J’avais bien sûr l’intention d’acheter des billets pour le spectacle en décembre à Montréal et… l’article de Pitchfork est arrivé, quasiment la veille du début à Dublin de la tournée mondiale WE. Le groupe a décidé d’aller de l’avant malgré la tempête, alors que les appels à l’annulation et au remboursement de billets se multiplient. L’ambiance de communion, c’est l’une des forces des spectacles d’Arcade Fire, que va-t-elle devenir ?

On est bien embêté quand un artiste au sein d’un groupe qu’on aime est dénoncé. Qu’est-ce qu’on fait avec ça ? Le groupe au complet doit-il payer pour les dérives de l’un de ses membres ? Doit-il le protéger ou s’en dissocier ? Doit-on y aller ou pas ?

Win Butler est le leader du groupe, et le couple qu’il forme avec Régine Chassagne est au cœur de la magie et de l’image d’Arcade Fire. On se doutait bien que Butler ne se prenait pas pour un Seven-Up en lisant certaines entrevues, et plusieurs journalistes le trouvaient imbuvable, mais c’est le résultat du travail collectif qui comptait pour les admirateurs.

Qu’on sache que les musiciens d’un band comme Motley Crüe passent leurs nuits avec des groupies fait probablement grimper la vente des billets chez leurs fans, mais le public d’Arcade Fire a adhéré à l’image d’un groupe qui se voulait authentique, indépendant, engagé, et qui nous faisait parfois la morale dans ses chansons. Mais quand on aime la musique, on oublie souvent les paroles.

Il n’est pas certain que ce public-là va recevoir les frasques de Win Butler comme si ça allait de soi avec le mode de vie « sexe, drogue et rock’n’roll », parce qu’on pardonne plus à ceux qui ne projettent pas une image de sainteté, comme Éric Lapointe. Mais ça semble s’être bien passé à Dublin mardi soir.
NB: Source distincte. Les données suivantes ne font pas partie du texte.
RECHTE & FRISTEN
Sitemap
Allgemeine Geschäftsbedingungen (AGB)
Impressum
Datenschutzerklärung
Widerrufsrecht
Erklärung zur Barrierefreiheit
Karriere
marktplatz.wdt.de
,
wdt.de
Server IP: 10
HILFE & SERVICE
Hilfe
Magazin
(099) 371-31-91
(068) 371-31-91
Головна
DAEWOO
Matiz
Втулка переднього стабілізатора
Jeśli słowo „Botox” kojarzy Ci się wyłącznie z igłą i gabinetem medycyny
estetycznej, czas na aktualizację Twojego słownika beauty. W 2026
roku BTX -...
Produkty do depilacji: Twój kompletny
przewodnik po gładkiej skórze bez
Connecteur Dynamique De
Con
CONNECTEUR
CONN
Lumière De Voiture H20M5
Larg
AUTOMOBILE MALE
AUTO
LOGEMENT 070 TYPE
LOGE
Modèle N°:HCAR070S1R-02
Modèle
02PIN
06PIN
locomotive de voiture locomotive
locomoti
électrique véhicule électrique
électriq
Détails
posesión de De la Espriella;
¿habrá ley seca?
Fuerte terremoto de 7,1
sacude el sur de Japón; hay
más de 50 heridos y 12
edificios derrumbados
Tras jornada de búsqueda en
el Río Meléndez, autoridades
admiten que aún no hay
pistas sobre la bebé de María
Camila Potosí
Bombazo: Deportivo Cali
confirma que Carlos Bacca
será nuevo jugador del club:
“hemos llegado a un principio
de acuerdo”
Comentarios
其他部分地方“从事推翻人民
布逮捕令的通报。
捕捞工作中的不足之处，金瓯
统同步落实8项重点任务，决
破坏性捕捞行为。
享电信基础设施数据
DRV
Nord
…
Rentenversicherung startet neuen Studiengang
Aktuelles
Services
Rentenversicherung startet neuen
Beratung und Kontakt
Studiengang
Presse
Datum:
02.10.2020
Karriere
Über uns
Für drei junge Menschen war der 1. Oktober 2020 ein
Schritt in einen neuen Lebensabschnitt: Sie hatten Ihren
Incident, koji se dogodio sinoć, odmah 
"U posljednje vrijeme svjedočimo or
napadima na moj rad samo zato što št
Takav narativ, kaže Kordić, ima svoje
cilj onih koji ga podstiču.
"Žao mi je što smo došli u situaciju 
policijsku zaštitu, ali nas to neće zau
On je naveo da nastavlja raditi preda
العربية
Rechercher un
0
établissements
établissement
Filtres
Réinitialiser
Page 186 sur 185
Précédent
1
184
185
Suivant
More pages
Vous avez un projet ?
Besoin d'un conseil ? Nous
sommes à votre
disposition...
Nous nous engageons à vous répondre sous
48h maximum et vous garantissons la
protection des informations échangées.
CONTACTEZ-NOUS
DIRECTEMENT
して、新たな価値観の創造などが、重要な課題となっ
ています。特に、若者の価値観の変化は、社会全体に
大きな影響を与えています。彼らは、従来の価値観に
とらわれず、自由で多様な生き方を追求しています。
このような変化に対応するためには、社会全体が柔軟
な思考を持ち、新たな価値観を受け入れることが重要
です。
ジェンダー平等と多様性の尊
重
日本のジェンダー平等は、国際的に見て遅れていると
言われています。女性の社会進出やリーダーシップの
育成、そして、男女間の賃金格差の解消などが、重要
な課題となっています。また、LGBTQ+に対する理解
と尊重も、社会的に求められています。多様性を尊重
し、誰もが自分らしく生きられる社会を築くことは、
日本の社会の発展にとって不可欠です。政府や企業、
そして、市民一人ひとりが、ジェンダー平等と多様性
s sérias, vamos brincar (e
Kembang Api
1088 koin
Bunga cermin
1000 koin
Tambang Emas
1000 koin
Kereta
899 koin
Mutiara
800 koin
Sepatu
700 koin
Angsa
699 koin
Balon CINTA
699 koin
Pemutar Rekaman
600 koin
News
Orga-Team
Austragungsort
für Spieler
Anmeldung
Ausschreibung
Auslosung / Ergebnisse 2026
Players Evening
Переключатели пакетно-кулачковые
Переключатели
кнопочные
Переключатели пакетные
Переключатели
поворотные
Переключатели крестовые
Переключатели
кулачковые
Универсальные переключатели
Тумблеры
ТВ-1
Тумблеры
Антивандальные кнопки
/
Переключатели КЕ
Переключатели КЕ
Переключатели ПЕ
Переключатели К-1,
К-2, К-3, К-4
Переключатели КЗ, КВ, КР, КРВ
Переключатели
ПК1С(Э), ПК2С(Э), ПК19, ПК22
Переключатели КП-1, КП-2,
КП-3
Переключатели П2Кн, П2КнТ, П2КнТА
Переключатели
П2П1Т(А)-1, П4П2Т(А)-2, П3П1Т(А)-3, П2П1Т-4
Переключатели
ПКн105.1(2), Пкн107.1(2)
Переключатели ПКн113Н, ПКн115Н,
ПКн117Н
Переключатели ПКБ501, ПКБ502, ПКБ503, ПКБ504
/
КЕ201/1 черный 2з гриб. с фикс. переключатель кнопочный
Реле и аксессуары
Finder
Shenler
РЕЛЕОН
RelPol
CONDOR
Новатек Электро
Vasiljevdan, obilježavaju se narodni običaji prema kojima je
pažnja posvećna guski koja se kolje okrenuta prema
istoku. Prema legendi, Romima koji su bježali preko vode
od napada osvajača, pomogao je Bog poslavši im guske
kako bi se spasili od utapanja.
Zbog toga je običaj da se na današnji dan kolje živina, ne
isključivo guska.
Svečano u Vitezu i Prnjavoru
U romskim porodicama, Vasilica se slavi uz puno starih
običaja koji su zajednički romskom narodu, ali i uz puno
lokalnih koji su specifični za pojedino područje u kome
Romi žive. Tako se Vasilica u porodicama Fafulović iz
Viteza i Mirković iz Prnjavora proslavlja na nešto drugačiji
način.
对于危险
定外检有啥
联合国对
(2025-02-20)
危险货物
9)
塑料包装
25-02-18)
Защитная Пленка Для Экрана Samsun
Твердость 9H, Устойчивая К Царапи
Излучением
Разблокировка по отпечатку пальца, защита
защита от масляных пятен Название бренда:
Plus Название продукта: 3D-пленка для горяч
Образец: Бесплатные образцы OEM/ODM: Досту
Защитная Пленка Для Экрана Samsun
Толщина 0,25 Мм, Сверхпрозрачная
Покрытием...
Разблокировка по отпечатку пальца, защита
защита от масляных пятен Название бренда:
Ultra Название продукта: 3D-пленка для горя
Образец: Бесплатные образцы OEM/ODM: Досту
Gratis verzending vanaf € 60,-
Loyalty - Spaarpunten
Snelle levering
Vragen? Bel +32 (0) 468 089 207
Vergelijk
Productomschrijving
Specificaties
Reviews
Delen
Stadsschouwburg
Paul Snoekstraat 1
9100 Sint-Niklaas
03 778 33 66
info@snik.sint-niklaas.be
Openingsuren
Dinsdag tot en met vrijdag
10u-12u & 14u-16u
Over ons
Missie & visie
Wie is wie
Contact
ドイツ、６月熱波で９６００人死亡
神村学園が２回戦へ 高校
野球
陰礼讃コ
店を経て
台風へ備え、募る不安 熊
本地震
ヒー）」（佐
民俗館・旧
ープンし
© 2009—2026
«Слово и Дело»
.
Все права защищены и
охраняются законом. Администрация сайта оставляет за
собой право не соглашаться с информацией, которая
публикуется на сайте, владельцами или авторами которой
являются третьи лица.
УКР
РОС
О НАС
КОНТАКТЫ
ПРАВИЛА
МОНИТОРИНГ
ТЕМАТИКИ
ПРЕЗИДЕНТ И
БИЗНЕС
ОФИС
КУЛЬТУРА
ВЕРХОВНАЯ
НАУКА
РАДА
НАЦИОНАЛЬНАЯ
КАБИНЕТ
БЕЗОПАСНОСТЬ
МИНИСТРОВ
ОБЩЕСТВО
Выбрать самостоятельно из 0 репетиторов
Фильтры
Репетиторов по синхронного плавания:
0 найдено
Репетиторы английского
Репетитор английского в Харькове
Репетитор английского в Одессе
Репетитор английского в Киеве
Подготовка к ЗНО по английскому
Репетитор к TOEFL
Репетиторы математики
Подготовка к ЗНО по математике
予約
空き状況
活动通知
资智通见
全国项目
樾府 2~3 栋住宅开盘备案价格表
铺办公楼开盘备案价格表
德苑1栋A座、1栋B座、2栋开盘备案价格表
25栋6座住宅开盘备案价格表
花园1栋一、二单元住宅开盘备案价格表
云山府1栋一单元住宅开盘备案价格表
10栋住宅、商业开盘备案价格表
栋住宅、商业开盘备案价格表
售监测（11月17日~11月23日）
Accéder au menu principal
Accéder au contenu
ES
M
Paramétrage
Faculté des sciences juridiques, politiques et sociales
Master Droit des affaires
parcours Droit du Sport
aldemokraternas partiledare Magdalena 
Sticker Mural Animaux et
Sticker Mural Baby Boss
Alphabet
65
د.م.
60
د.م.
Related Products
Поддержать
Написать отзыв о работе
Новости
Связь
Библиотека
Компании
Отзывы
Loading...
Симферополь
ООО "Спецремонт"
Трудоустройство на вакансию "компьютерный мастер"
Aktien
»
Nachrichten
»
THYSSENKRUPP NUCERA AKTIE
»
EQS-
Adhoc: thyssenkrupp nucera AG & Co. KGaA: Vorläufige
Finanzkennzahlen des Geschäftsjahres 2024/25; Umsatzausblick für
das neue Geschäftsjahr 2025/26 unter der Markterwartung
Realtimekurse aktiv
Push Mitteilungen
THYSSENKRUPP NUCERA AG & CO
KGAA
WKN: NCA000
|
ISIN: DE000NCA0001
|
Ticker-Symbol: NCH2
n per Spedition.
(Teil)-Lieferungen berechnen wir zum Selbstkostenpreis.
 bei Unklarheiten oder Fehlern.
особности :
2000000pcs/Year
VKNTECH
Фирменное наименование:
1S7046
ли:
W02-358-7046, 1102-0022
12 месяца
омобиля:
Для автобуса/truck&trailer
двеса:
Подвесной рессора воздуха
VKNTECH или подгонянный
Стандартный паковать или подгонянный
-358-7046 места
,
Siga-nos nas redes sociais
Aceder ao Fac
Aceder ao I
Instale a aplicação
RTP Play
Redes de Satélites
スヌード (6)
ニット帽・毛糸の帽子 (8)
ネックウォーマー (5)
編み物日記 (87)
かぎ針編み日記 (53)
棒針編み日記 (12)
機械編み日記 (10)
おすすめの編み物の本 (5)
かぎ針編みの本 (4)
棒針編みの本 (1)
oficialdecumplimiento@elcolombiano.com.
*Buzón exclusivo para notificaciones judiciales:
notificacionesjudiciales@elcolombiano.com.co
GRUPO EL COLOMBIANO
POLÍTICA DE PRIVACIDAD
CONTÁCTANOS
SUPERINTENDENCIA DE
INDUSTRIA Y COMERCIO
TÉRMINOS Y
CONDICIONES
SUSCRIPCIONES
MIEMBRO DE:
Win Butler et Régine Chassagne peuvent bien être un couple ouvert, fluide ou polyamoureux, tout en étant mariés et parents. Au fond, c’est leur vie privée. Mais je dois admettre que l’article de Pitchfork a pété ma balloune de groupie (et mon petit cœur de romantique), parce que ce n’est pas ça qu’ils imposaient comme image. Les groupies vivent sur une balloune, c’est ça le bonheur d’aimer un groupe. Et sans cette balloune, je me demande comment Arcade Fire va continuer de flotter sur ses sommets.